The Climate Intelligence Ecosystem’s "as a Service" features support communities of data stewards and users alike and are flexible in meeting the common data challenges across weather, environmental, energy, and earth science domains. The Ecosystem enables climate data-driven policy decisions, accelerating insights using cloud-based Artificial Intelligence/Machine Learning (AI/ML) and advanced analytics. The Ecosystem’s flexible open-source and cloud-based services are built on open architecture with the ability to integrate across multiple cloud platforms. The Ecosystem provides an on-demand data science workbench capability for analytics and modeling with no environment or infrastructure setup required for users. The Ecosystem’s data catalog can be loaded with high-quality environmental and population data from authoritative sources like NOAA, USGS, FEMA, IPCC, and others. A secure API layer offers the ability to feed external capabilities, such as Digital Twins or commercial visualization tools like Esri, Tableau, and Qlik. The Ecosystem not only optimizes the data value chain, but also enables actionable information for a variety of climate adaptation and resilience services.

A few examples of the application of the Climate Intelligence Ecosystem include 1) creation of a sub-surface water intelligence projection pilot; 2) use of EPA and other data, and Digital Twin technology to showcase air quality heatmaps and scenario planning by introduction of Electric Vehicles (EVs), and more. The same design principles are used for other projects including a recent capability to visually explore data via geospatial services serving over 100,000 unique Earth science users with over 50 million data requests in a year.

For the water intelligence pilot in particular, the project ingested, transformed, and stored USGS groundwater data, Coupled Model Intercomparison Project Phase 6 (CMIP6), and other datasets in the cloud using a common schema. Data science techniques, such as linear regression, Support Vector Machine (SVM), random forest, and gradient boosting models, were performed to merge the datasets and train ML models to ultimately project future subsurface water depths useful to water managers and long-term community master planners.
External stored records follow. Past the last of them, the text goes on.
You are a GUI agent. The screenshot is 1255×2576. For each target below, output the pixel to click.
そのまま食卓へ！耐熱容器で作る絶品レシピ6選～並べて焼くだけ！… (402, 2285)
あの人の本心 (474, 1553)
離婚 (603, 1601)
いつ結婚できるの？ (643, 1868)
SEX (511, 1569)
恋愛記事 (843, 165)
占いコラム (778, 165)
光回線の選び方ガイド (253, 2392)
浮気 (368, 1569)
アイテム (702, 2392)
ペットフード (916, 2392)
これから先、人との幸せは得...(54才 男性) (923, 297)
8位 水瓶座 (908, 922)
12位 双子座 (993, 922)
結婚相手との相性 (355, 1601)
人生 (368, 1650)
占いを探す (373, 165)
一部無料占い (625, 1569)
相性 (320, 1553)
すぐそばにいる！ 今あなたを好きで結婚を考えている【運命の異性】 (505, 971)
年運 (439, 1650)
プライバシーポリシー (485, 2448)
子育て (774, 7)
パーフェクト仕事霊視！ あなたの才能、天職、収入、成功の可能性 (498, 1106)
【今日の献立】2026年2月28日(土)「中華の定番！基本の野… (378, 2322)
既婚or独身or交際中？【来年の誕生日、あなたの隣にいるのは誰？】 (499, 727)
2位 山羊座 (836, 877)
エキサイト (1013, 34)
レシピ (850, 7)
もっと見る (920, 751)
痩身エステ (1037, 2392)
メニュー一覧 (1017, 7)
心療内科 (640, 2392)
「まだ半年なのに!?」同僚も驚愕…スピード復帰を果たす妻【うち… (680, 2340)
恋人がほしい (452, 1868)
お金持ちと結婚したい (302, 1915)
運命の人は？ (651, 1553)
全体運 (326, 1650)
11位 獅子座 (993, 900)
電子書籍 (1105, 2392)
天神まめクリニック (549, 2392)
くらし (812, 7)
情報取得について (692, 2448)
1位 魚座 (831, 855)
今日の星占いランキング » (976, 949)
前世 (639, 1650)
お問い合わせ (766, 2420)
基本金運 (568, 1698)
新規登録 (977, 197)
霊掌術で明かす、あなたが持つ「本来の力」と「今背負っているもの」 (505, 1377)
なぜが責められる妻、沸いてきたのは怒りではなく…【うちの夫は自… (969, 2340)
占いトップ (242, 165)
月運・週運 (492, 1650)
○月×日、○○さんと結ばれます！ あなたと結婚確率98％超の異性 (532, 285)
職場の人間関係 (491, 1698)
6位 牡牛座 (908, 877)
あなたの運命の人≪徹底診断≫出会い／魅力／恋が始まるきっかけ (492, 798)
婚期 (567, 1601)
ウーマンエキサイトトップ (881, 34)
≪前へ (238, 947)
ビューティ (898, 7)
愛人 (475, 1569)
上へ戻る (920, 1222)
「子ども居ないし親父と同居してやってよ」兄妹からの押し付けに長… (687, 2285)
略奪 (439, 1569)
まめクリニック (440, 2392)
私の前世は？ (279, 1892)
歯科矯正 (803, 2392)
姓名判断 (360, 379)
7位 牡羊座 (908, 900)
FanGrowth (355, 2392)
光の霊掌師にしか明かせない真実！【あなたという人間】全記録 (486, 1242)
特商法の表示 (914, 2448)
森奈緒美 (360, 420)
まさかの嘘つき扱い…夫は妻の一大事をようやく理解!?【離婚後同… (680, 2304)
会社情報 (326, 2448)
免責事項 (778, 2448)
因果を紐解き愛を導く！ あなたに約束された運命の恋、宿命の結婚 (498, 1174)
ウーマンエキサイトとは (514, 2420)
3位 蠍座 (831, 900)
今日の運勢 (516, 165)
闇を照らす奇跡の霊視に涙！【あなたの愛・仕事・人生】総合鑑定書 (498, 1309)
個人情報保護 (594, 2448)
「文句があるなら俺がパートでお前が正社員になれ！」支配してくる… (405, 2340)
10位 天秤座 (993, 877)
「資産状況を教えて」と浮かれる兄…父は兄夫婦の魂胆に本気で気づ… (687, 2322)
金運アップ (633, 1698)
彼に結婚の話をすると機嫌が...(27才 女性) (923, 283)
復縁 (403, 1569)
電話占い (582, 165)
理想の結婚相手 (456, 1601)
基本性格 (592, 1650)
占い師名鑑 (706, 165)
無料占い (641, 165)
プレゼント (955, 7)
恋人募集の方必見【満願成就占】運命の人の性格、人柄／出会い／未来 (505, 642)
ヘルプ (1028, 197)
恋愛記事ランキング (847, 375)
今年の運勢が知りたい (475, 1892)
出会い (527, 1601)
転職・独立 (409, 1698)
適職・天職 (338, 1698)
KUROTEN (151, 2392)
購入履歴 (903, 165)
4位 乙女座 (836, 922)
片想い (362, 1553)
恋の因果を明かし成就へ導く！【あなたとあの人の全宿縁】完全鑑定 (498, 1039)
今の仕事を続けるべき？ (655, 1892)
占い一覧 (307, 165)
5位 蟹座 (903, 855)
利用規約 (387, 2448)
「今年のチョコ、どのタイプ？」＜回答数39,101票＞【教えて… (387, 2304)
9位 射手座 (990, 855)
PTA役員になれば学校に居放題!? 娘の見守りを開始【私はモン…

Communities, individuals, and businesses are in a race against time to make better climate-informed decisions as climate changes continue to accelerate. Data and technologies are often disconnected from the mission owner or decision maker. With the Climate Intelligence Ecosystem’s cloud-based and AI/ML-fueled platform, Booz Allen has created the conduit, from data management to climate analytics, to more rapidly link data and technology to a variety of mission outcomes.

In this presentation, we will discuss the framework and approaches behind the Climate Intelligence Ecosystem and share insights and lessons learned from recent research and prototypes stemming from our work and how they are beginning to accelerate the Climate Services value chain.